Sancho était à l'heure, ce matin. Nous sommes partis avant le lever du jour. Il nous a fait monter sur son petit cargo, comme quand nous allions au marché d'Anakar ou à Elthior pour les congrès de Papa. Aujourd'hui, Papa n'est plus là. Quand nous sommes montées à bord, Sancho nous a demandé où était Magnus. Luna lui a raconté qu'il était sur le point de faire une découverte monumentale et qu'il n'avait probablement pas quitté son laboratoire de la nuit. Luna est la plus douée d'entre nous pour ce qui est de mentir. C'était déjà le cas quand nous étions enfants. Le mieux – ou le pire, je ne sais pas – c'est qu'elle ne rechigne jamais à prendre la charge de nos mensonges collectifs, ni même de ceux qui ne la concernent pas directement.

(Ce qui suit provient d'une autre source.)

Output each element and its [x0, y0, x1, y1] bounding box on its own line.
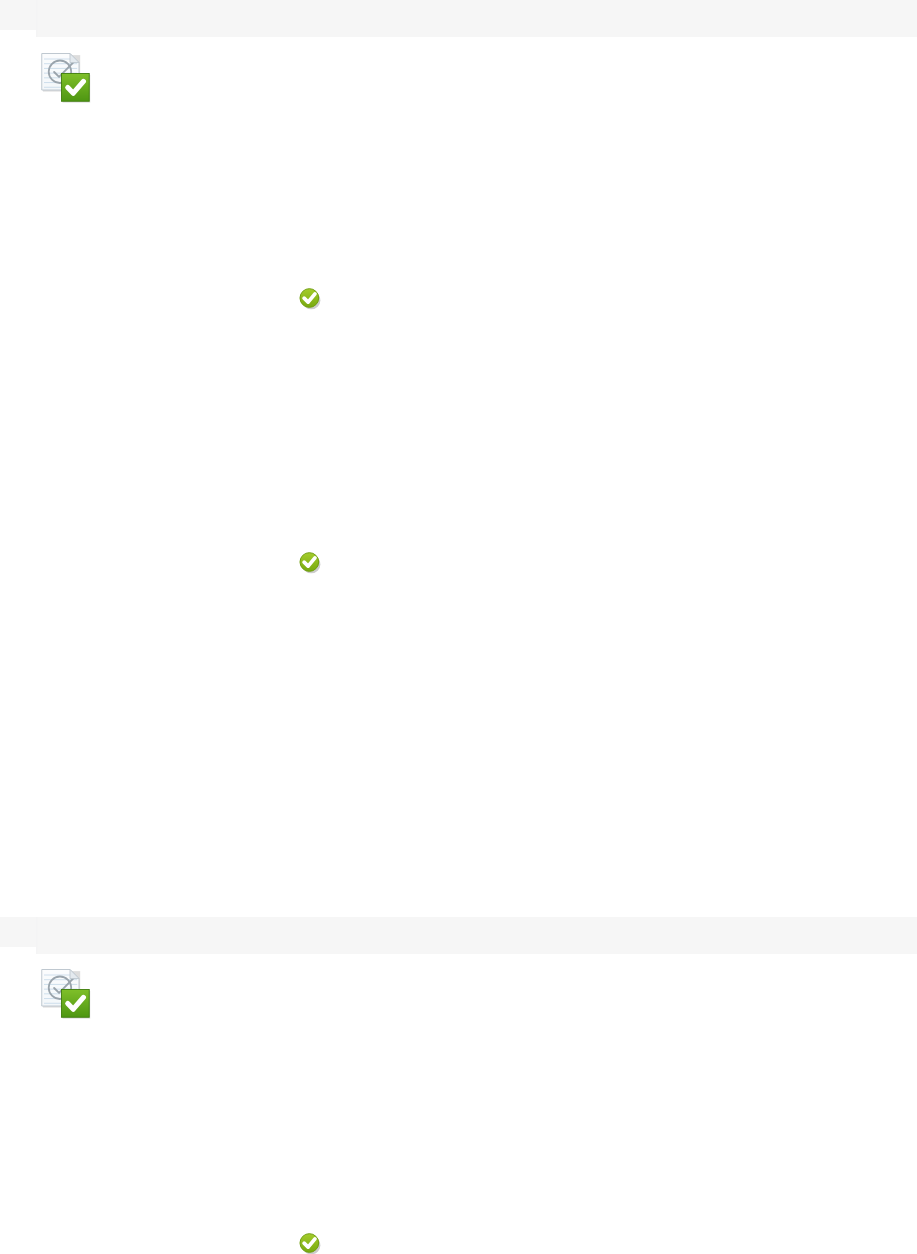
button[interactable]: Completed document [40, 968, 90, 1018]
button[interactable]: Verified [299, 1233, 321, 1254]
button[interactable]: Verified [299, 552, 321, 574]
button[interactable]: Verified [299, 288, 321, 310]
button[interactable]: Completed document [40, 52, 90, 102]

Un jour, j'ai volé la carte bleue de Papa pour m'acheter une robe de soirée. J'en avais absolument besoin pour le bal de fin de séjour organisé par une compagnie d'autrichiens en vacances sur notre île. Papa ne consultait pas souvent ses relevés bancaires. Il n'était pas vraiment près de son argent. Il faut dire qu'il gagnait bien sa vie, en tant que chercheur. Je ne sais pas trop, en fait, qui lui versait son salaire ni à combien il s'élevait. Dieu sait comment, pourtant, il s'est rendu compte de mon petit stratagème. Moi, quand j'ai su qu'il savait, je me suis démontée. J'avais tellement honte. Je ne pouvais pas avouer que c'était moi, la coupable. Pourtant, j'avais bien l'intention de porter ma robe, et je l'ai portée le week-end suivant. C'était inévitable, il allait savoir que je l'avais volé. À ce moment-là, j'ai demandé à Luna d'inventer quelque chose. Ce n'était pas le moment d'être privée de sortie ! Elle n'a pas accepté. Elle n'a pas refusé. Quelques minutes plus tard, elle racontait à Papa que c'était elle, qui avait pris la carte, acheté la robe pour me l'offrir, parce qu'elle voulait s'excuser auprès de moi suite à une dispute. Et de toute façon, avait-elle ajouté, il y avait une réduction qu'on ne pouvait pas manquer. Rien dans tout ça n'était vrai.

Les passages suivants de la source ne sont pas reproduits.